_Data_:
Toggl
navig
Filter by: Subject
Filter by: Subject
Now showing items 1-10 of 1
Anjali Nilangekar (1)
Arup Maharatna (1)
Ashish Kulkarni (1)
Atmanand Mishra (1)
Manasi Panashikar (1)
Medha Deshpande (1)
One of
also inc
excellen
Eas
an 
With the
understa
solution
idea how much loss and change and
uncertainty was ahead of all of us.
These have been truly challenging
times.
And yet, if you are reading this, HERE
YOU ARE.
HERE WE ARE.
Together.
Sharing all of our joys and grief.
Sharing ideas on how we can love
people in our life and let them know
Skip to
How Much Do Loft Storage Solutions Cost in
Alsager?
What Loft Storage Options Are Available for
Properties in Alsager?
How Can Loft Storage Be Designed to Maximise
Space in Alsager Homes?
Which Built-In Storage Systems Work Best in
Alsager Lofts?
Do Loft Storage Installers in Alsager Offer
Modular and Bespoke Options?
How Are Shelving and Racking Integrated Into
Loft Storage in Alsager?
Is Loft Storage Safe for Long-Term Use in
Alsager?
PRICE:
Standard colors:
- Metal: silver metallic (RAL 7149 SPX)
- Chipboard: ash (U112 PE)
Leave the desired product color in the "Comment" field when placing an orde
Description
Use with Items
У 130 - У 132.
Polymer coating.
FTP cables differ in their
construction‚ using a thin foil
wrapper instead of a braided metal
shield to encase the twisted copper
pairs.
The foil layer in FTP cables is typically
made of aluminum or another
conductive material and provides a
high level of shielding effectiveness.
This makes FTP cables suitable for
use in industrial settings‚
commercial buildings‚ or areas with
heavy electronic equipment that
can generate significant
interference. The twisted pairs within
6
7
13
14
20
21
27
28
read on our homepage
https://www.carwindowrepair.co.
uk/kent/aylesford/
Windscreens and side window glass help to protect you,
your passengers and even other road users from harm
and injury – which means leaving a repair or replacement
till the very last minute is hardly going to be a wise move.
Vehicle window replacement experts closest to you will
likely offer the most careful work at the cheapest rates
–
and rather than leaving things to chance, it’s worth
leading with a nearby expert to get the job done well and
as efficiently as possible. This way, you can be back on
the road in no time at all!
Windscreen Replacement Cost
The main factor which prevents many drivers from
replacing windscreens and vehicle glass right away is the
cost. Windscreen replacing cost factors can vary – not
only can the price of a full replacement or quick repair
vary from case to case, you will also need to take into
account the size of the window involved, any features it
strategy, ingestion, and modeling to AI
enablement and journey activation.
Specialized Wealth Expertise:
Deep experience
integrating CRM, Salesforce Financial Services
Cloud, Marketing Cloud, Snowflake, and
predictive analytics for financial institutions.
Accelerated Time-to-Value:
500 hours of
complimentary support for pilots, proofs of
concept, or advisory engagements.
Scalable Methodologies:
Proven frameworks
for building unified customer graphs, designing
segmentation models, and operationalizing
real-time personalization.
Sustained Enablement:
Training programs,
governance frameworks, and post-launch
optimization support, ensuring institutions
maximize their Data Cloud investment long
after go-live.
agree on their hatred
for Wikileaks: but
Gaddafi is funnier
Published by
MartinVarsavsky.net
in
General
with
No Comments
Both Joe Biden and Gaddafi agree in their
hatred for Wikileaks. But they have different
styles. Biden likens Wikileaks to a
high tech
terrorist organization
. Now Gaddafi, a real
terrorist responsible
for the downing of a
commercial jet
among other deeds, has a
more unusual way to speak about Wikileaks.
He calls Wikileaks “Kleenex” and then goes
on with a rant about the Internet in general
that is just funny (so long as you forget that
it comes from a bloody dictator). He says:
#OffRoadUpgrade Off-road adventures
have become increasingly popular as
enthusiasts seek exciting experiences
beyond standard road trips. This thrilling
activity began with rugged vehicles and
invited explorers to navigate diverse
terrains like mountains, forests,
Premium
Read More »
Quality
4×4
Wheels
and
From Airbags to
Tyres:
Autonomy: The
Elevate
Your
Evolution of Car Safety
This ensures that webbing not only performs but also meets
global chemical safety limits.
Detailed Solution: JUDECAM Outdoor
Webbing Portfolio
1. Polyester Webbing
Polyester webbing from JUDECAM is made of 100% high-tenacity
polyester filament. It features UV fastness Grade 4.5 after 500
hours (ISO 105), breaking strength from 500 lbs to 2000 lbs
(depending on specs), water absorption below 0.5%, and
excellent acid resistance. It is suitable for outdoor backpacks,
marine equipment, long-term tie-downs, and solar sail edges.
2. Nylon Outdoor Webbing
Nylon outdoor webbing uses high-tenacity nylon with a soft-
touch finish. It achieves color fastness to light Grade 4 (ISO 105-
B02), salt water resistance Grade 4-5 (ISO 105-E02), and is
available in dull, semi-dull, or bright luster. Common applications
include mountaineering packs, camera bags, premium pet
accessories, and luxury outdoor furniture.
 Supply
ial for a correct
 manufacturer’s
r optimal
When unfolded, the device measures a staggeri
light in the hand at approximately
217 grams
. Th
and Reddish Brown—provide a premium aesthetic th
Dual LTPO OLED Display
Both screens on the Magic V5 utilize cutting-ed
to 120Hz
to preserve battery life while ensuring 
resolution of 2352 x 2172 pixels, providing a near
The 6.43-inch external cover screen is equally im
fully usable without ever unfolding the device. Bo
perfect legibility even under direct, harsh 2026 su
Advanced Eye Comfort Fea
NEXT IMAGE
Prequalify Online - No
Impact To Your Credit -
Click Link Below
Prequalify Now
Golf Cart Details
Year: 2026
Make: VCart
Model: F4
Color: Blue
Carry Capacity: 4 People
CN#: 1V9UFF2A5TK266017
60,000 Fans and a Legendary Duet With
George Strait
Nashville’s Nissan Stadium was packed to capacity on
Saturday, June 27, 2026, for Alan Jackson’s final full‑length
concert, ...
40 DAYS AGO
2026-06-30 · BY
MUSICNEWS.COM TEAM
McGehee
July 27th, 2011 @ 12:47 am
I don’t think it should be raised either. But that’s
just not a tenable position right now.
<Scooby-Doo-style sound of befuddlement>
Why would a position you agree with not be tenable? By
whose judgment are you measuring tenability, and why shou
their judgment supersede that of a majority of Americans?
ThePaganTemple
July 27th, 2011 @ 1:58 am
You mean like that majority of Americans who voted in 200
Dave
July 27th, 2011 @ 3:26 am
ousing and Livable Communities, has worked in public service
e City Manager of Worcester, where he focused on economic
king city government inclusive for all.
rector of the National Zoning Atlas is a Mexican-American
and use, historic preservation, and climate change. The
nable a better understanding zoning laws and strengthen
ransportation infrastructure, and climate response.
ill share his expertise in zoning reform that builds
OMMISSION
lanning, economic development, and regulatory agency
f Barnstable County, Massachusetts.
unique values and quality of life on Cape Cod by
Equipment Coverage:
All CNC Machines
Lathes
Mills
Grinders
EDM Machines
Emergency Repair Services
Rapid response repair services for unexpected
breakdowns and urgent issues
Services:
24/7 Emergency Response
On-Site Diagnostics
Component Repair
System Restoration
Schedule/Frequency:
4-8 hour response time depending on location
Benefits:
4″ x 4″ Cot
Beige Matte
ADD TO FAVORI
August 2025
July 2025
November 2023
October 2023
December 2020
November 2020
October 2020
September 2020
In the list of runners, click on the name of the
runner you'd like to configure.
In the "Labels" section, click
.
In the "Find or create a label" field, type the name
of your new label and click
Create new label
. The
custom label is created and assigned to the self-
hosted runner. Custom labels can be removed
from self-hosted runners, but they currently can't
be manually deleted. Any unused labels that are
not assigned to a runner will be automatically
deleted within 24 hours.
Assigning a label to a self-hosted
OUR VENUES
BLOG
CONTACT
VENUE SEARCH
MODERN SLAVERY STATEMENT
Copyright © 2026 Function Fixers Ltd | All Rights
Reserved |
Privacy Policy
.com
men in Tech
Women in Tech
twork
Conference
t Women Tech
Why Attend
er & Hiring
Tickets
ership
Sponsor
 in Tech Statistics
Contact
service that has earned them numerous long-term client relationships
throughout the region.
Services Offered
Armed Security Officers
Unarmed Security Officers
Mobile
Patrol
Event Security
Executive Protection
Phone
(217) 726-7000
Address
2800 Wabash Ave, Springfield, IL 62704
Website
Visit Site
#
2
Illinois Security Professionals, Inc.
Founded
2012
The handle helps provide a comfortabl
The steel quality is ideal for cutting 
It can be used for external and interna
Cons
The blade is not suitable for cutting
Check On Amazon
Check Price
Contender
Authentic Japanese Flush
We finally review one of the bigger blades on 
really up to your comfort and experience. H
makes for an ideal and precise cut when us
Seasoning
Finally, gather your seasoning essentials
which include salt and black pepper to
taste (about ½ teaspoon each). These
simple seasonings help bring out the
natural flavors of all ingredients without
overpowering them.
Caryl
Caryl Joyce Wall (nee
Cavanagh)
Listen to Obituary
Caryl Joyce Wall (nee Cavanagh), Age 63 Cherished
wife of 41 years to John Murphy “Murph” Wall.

_Required action_:
Filter the entries down to the lines holding the string "ideal". Copy each of those lines.

_Task answer_:
The steel quality is ideal for cutting 
makes for an ideal and precise cut when us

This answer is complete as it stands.